When I was young and living in Los Angeles County, California, I often saw pictures of the South where the trees were draped with garlands of Spanish moss. I always thought I’d like to see those trees. I never really expected to.
When I was in my thirties, we moved to Thousand Oaks in Ventura County. There were, as you might guess, a lot of oak trees there, but I never saw Spanish moss on any of them. They only wore leaves and acorns in the proper seasons.
Then I moved to the Templeton Gap wine country in North San Luis Obipso County. Here, many of the oak and even fruit trees are attired in Spanish moss. The oaks also wear mistletoe, which gives them some green when they lose their leaves.
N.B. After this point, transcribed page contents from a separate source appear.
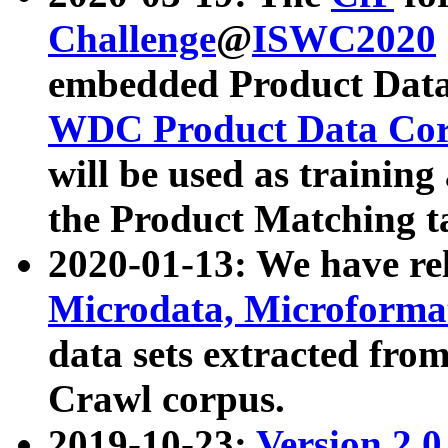
Challenge
@
ISWC2020
embedded Product Data
WDC Product Data Cor
will be used as training
the Product Matching t
2020-01-13: We have r
Microdata, Microform
data sets extracted f
Crawl corpus.
2019-10-23:
Version 2.0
When Bubblews’ Champagne wrote in www.bubblews.com/news/238932-air-plants-thrive-on-neglect wrote that Spanish moss was an air plant, I commented back that we also had it in California, which surprised her a bit. You won’t find it in many parts of California. I don’t remember seeing any until I moved here. But now I should like to show you what our oaks look like.
As I was looking through my photos, I was trying to find examples where the moss is close enough to see. What surprised me was how many oaks did not have it. Because most of the places I walk are in canyons and oak forests, where the oaks are covered with moss, I just take it for granted that oaks wear moss, and don’t even notice when it isn’t there – unless I’m looking for it.